Top of Dataset
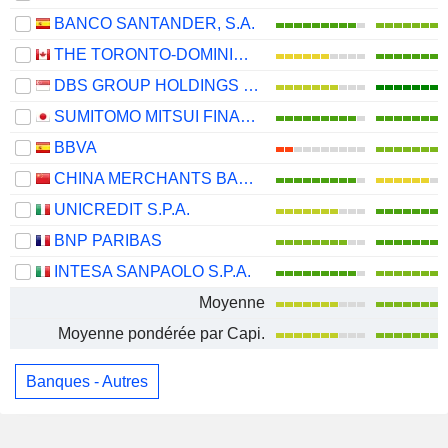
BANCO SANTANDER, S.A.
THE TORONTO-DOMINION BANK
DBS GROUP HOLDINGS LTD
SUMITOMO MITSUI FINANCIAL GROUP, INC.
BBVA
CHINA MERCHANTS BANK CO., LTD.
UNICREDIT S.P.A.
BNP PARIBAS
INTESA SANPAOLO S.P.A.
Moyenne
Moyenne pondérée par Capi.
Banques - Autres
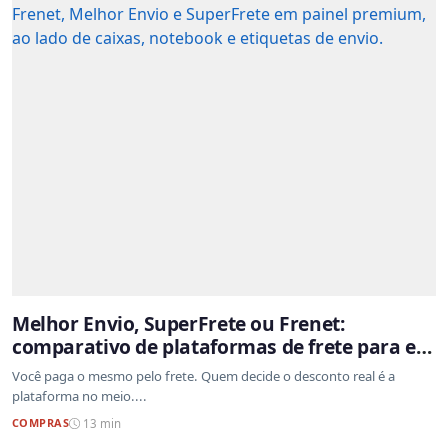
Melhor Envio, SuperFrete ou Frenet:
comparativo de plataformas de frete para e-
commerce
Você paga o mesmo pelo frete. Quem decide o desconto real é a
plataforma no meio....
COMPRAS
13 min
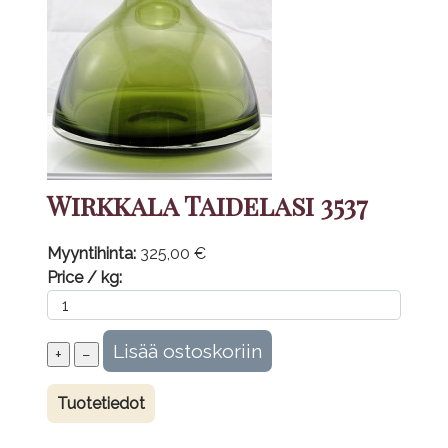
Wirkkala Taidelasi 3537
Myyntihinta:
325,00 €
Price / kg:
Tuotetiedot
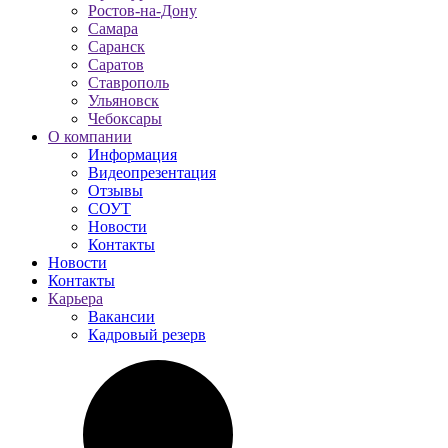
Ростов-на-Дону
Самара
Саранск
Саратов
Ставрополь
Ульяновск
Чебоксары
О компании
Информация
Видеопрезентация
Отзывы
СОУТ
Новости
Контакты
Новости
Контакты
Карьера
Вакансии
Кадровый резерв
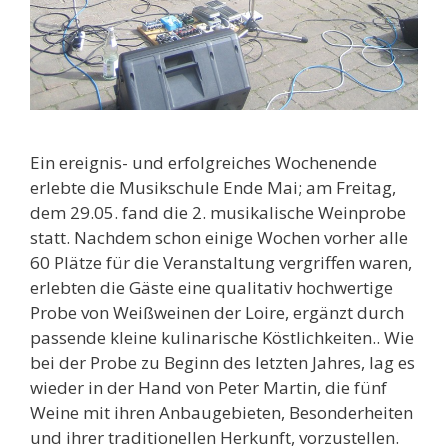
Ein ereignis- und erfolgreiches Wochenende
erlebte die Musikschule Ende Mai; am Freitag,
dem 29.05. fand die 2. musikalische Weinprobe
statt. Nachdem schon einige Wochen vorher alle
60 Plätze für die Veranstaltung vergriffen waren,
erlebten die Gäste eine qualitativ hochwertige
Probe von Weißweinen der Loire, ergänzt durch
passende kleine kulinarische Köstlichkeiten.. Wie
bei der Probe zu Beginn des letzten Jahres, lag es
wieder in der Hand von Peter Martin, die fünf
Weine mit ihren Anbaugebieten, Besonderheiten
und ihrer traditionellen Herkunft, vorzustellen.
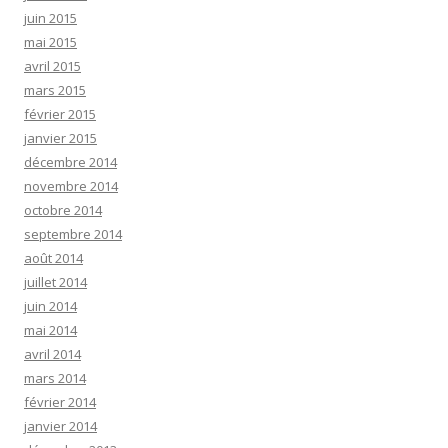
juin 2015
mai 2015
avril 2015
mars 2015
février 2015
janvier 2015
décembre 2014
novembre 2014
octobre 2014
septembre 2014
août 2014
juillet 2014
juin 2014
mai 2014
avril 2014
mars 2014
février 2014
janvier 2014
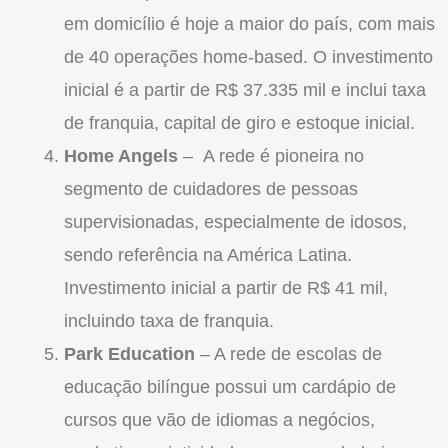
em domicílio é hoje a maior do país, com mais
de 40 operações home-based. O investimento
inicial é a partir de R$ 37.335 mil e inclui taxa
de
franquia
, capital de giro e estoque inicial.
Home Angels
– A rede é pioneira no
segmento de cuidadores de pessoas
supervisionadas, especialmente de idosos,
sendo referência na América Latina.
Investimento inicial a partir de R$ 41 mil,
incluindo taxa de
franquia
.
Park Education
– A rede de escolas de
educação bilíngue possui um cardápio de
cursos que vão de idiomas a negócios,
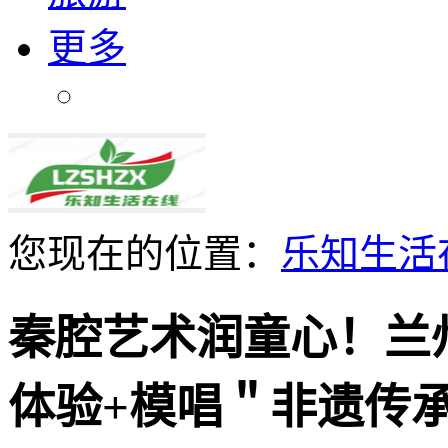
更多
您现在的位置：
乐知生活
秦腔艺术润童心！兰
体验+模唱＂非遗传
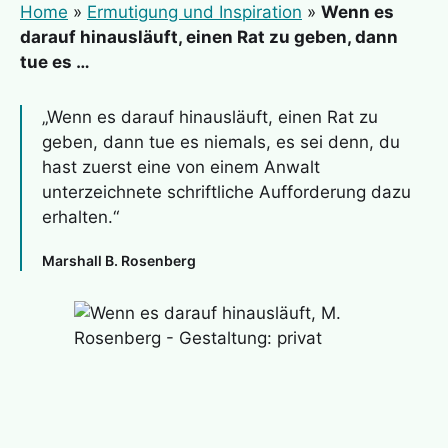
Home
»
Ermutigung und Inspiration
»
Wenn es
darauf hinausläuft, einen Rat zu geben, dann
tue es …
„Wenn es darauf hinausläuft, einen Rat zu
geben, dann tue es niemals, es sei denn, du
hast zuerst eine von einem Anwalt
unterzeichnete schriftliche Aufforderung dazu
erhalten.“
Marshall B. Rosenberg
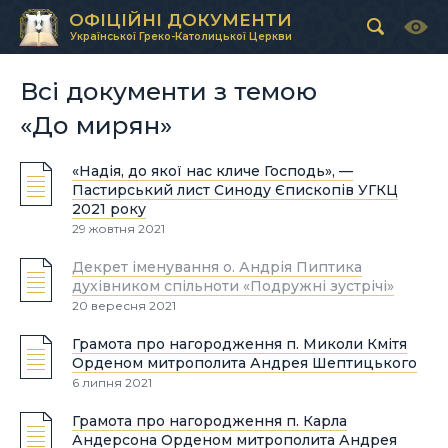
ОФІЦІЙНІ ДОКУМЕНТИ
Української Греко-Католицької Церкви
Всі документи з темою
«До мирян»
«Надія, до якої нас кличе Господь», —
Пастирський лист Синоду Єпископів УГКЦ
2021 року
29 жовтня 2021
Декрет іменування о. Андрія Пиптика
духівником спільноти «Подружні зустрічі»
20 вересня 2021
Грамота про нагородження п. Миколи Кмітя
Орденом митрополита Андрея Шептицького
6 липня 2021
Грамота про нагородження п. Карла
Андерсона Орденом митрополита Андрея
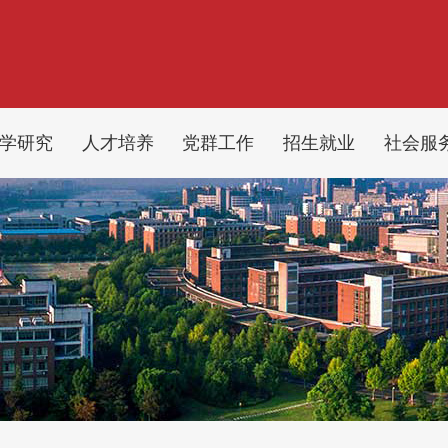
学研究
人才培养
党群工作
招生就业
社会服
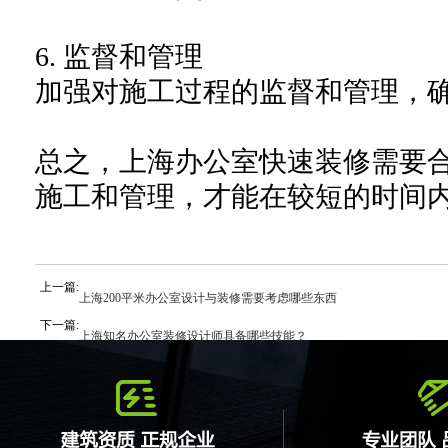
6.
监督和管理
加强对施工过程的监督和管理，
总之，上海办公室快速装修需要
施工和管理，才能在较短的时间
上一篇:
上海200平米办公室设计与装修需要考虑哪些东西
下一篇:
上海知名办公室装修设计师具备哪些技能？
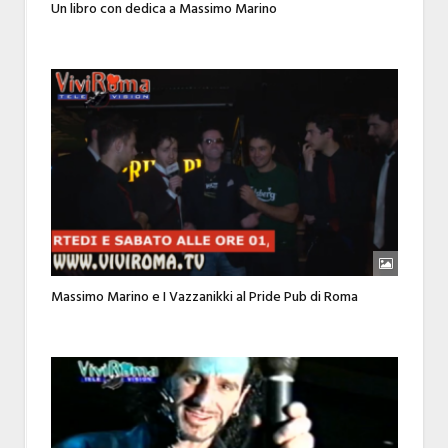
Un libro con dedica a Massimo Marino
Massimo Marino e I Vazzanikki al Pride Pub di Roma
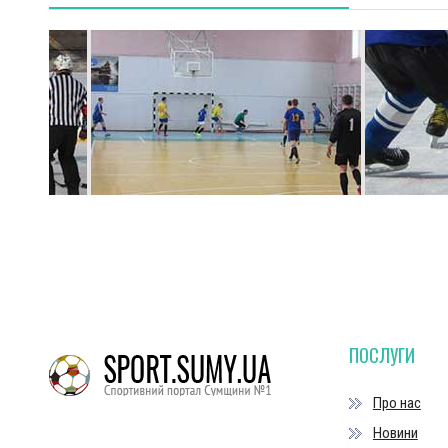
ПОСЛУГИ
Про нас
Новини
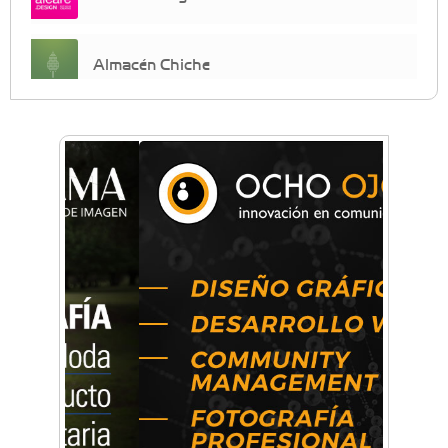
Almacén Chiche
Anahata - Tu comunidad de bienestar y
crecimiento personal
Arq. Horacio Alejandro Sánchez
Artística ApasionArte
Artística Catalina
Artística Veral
Bottom of Dataset
Read the listing. Report every line that includes the word "Massimo".

• Exercise answer:
Un libro con dedica a Massimo Marino
Massimo Marino e I Vazzanikki al Pride Pub di Roma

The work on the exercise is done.